Chase Trends; Lose Your Voice
I am not a bestselling author, and that’s okay.
Of course, like every writer, I’d love to see my name on a bestseller list. I’d love the validation. I’d love the reach. But it’s not something I actively pursue. Why? Because I’d rather stay true to my voice than write whatever happens to be popular this year. I have no shame in that.
Every few years, something new comes along. Zombies. Supernatural romance. Dystopia. One breakout book hits, and publishers suddenly fill shelves with variations on the same idea. When The Hunger Games took off, there was a flood of similar stories. When Harry Potter exploded, it spawned a thousand clones. That’s just how publishing works.
But here’s the problem: if you chase trends, you will never catch up. What you will do, almost without noticing, is lose your own voice. It won’t happen all at once.
At first, it feels harmless. You tweak your work a little because someone says your horror needs more blood. Your romance should have more sex. Your sci-fi doesn’t have enough aliens. You listen to feedback, even when it comes from people who aren’t remotely qualified to give it. They may mean well, but they’re thinking “trends.” So you adjust a few things here and there. Not because they feel right, but because someone told you it was.
What ultimately happens? You stop trusting your own voice. That’s the real danger. Trend chasing teaches writers to distrust their own instincts.
Your voice is not a style choice. It’s not just sentence structure, or word selection, or tone. Your voice is how you see the world. It’s your opinions, your obsessions, your curiosities, your fears. Your experiences shape your voice. It’s what you notice and what you care about.
You can copy style. You can try to “write like” Robert B. Parker or Nora Roberts or Dean Koontz. But you cannot write in their voice.

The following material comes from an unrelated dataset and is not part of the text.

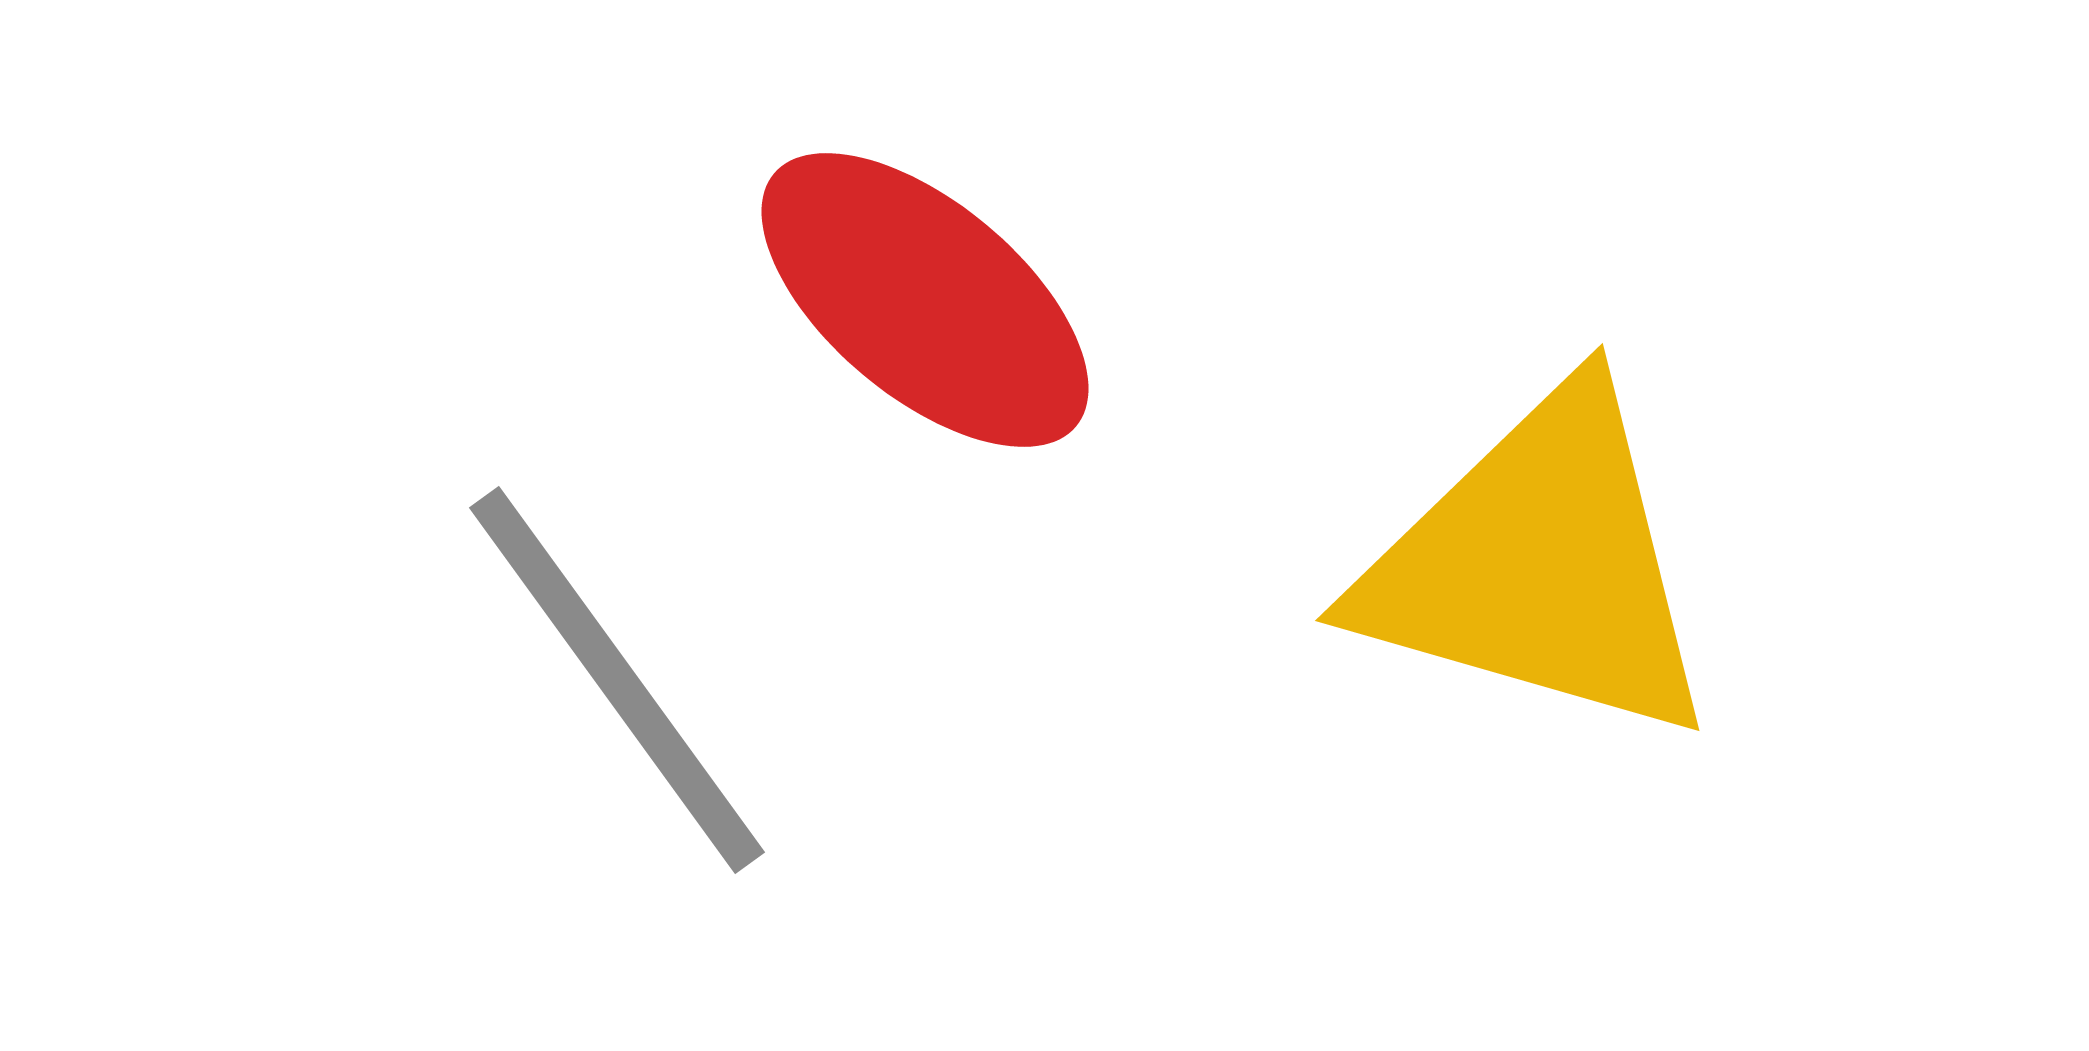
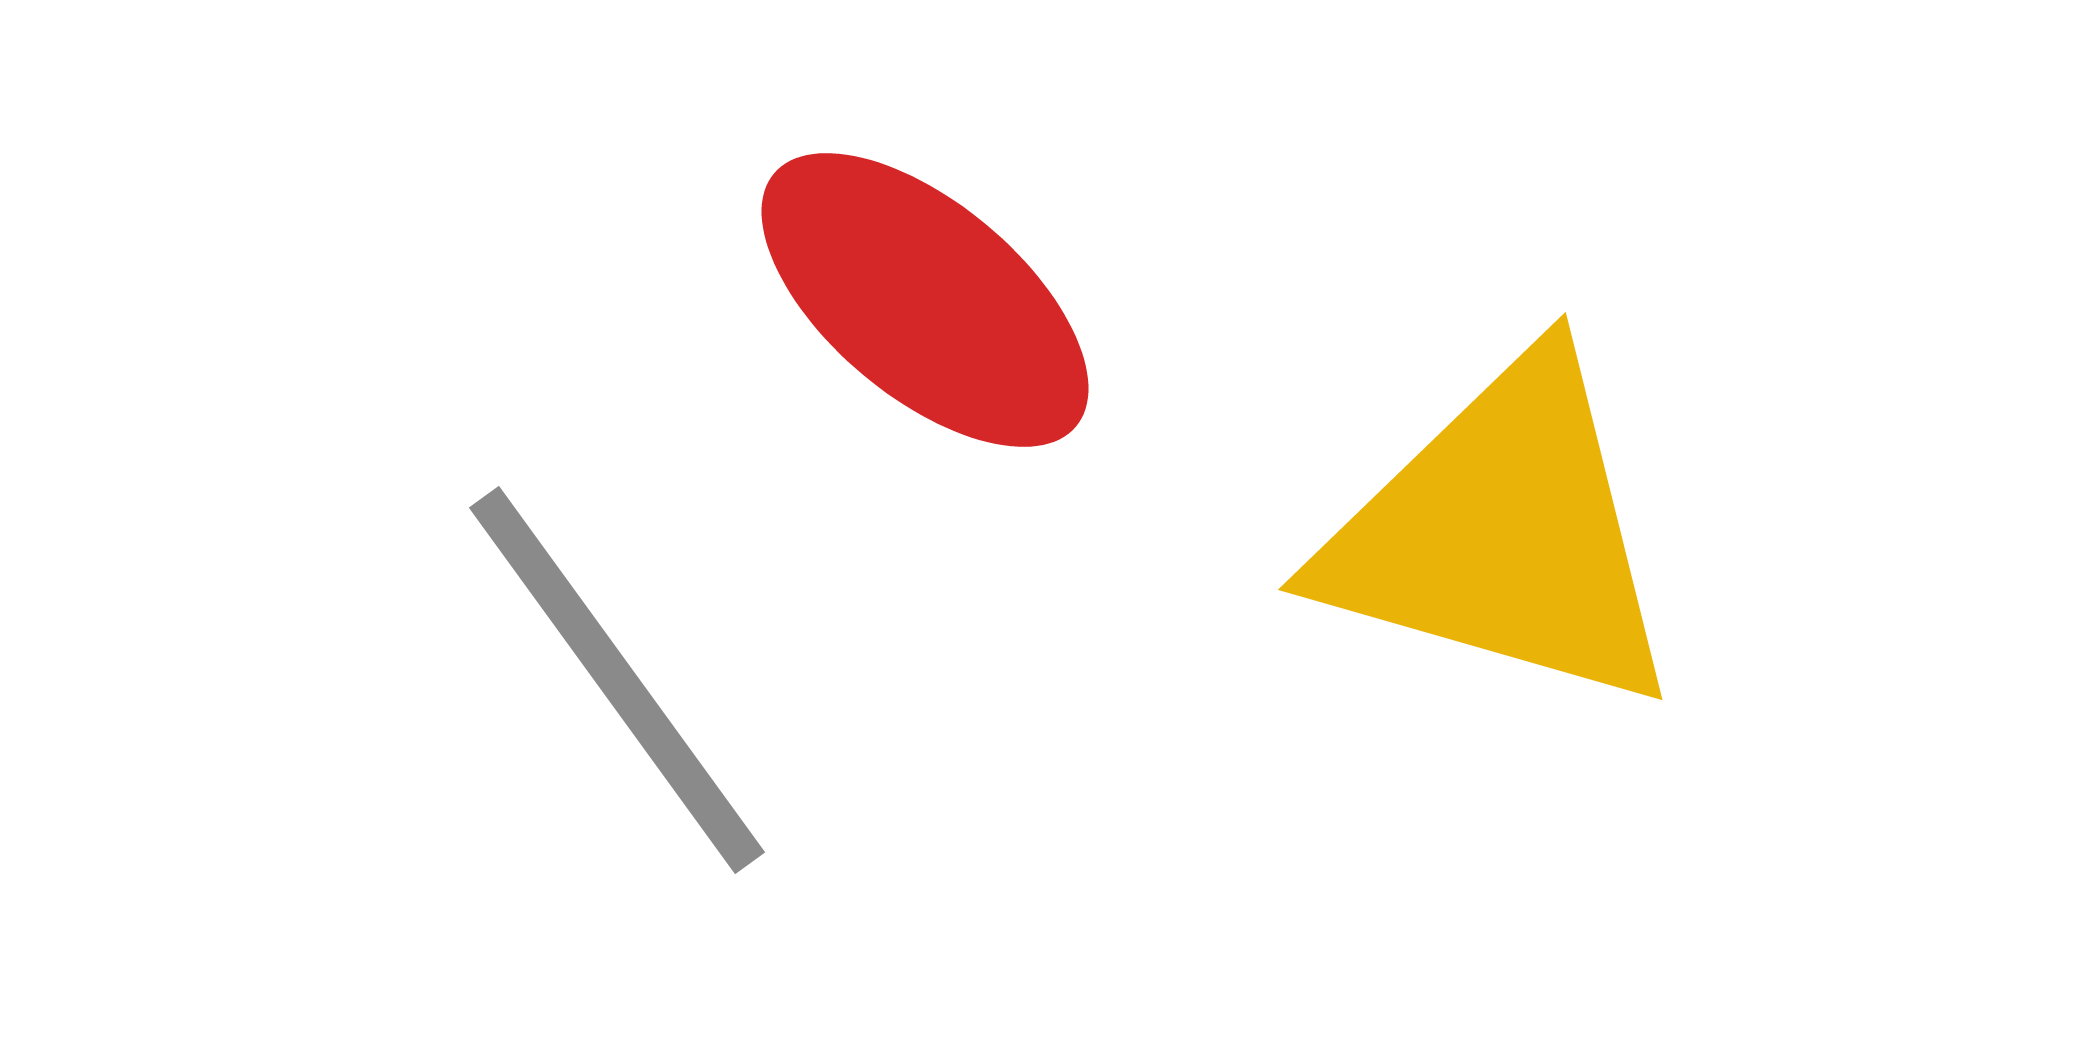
yellow triangle: moved 37 px left, 31 px up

Any attempt to do so will always feel artificial, because it is.
The books that last, the ones people remember, the ones that become classics: they didn’t come from trend chasing. They came from voice.
William Peter Blatty wrote The Exorcist. The book initially went nowhere. It didn’t sell. It looked like a failure. Then someone made a movie out of it. The movie became a hit, and suddenly Blatty had a bestseller. Along with that came a wave of exorcism novels.
None of them came close to his. Why? Because Blatty wrote from his voice. The others were writing toward a market.
Anne Rice wrote Interview with the Vampire. The book’s success led to bookstores being packed with vampire novels. Most fell flat. Rice wasn’t following a trend. She was writing something deeply personal, strange, and intimate. The copycats were just chasing momentum. Most of them failed.
Robert Parker wrote crime fiction in a genre that was already crowded. But his Spenser novels worked because they sounded like Parker. Not because he chased a trend. They worked because his unique voice carried them.
We start writing because we have stories inside us that we want to tell. Writing is exploration: of the world, of people, of ourselves. It isn’t product development. It isn’t reverse-engineering whatever happens to be selling. If it’s meant to be authentic, it should never be. When you let trends drive your creative choices, writing becomes transactional. You stop asking what matters to you and start asking what might sell. Once that happens, your work loses its pulse and becomes hollow. Then you wonder why you feel burned out and why writing is suddenly harder. Your work becomes shallow.
Trends come and go. They always have. They always will. Your voice is the only thing that’s actually yours. It stays with you for life.
I’m not a bestselling author, and if I never am, I’m okay with it. What I am is an authentic one. I write what I want, in whatever genre I want, and I don’t lose sleep over what’s trendy or whether it fits nicely on a bookstore shelf. I don’t build a platform, or write for an “audience.” It may be unorthodox, but I’m not writing for you. If you read and enjoy my work, of course I’m happy. If my work speaks to you, then I wrote it for you, but I wasn’t thinking about you when I first set it to the page.
When you read my work, you’re not getting a carbon copy of whatever happens to be popular. You’re getting me. For a writer, I think that’s far more rewarding than a bestselling book you never had your heart in.